╔══
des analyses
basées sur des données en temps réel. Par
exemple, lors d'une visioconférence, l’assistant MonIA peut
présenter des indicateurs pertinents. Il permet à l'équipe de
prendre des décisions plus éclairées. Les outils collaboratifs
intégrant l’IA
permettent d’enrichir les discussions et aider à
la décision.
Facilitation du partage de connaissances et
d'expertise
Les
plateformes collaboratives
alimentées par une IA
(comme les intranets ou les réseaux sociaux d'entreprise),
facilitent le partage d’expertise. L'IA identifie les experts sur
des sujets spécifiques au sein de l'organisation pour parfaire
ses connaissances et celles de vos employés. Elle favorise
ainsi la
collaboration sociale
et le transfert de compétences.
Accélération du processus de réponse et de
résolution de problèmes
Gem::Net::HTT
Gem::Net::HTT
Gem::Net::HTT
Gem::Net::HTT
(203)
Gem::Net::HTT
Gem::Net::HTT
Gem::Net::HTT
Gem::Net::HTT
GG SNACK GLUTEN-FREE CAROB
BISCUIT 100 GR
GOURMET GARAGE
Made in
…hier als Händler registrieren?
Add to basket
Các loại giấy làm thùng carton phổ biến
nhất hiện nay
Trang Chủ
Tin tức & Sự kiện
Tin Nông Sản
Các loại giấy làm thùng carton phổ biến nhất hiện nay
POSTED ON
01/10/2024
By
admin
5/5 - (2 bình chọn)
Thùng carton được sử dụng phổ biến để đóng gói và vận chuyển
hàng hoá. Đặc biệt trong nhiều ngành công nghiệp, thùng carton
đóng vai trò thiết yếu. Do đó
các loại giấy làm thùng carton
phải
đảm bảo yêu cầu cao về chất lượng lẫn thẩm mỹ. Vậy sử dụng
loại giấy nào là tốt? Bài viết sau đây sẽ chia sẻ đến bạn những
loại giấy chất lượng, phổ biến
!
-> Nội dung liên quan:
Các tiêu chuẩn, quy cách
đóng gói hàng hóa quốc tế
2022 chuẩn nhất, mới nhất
╚══
╔══
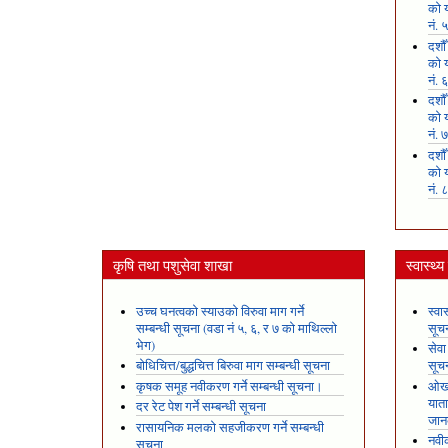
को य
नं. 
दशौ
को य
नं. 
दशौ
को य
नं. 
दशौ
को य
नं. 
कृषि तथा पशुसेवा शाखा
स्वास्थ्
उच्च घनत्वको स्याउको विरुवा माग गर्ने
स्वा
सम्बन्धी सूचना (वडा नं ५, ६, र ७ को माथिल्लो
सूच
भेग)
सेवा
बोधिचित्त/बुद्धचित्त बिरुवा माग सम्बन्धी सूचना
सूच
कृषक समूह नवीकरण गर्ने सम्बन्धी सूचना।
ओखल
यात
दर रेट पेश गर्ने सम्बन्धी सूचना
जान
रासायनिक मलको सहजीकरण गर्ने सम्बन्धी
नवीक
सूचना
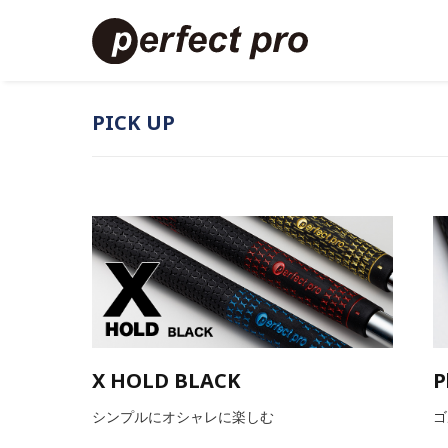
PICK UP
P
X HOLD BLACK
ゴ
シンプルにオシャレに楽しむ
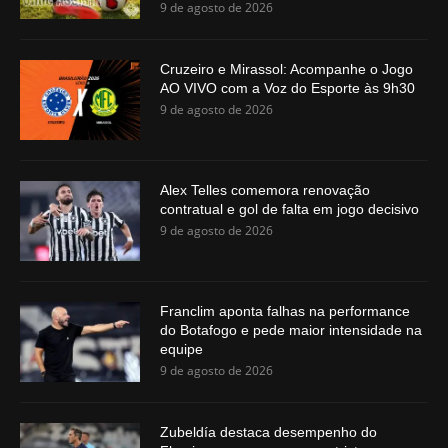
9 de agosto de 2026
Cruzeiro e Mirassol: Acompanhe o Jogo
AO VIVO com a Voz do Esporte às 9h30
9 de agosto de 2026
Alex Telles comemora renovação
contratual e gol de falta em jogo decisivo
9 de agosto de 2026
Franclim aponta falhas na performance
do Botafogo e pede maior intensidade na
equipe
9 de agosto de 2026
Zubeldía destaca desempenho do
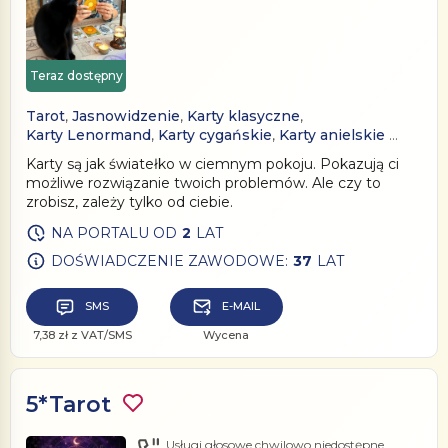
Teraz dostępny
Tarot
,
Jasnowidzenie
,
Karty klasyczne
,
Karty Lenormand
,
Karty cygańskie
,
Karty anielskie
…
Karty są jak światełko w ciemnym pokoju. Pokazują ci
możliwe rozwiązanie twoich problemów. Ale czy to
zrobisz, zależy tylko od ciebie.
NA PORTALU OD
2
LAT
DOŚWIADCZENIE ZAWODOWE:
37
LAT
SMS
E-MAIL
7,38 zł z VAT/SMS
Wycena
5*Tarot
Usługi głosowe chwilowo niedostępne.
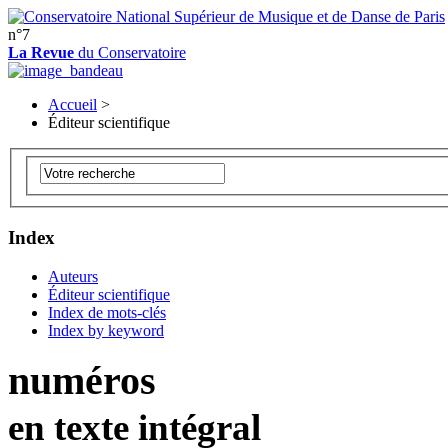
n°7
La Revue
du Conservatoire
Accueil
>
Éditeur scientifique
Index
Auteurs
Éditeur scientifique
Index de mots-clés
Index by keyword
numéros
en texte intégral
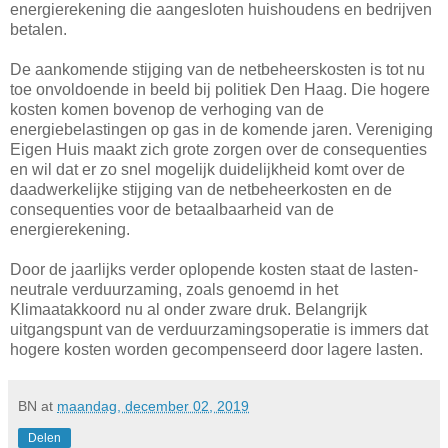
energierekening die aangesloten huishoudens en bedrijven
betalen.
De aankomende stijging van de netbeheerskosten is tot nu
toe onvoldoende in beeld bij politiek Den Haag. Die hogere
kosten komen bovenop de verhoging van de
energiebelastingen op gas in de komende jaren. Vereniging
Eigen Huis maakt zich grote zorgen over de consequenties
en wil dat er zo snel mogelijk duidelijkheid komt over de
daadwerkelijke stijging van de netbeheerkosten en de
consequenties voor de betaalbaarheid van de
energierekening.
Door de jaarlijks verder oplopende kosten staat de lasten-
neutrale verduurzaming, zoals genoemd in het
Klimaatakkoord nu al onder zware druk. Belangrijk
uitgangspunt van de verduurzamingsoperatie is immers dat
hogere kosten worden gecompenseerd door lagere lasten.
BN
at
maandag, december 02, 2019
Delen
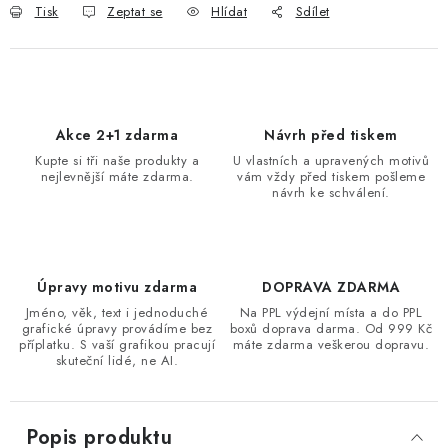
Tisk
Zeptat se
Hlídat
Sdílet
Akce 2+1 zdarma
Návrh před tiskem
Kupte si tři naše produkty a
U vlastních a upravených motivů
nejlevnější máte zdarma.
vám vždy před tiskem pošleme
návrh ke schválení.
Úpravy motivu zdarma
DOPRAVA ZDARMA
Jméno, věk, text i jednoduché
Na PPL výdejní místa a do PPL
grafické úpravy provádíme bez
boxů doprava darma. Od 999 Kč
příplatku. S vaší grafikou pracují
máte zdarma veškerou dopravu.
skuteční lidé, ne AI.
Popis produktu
╚══
(Assignment)
Set down exactly the lines above, from the line containing "maandag, december 02, 2019" through the line containing "Úpravy motivu zdarma". Skip the pictures.

(Output)
maandag, december 02, 2019
Delen
Tisk
Zeptat se
Hlídat
Sdílet
Akce 2+1 zdarma
Návrh před tiskem
Kupte si tři naše produkty a
U vlastních a upravených motivů
nejlevnější máte zdarma.
vám vždy před tiskem pošleme
návrh ke schválení.
Úpravy motivu zdarma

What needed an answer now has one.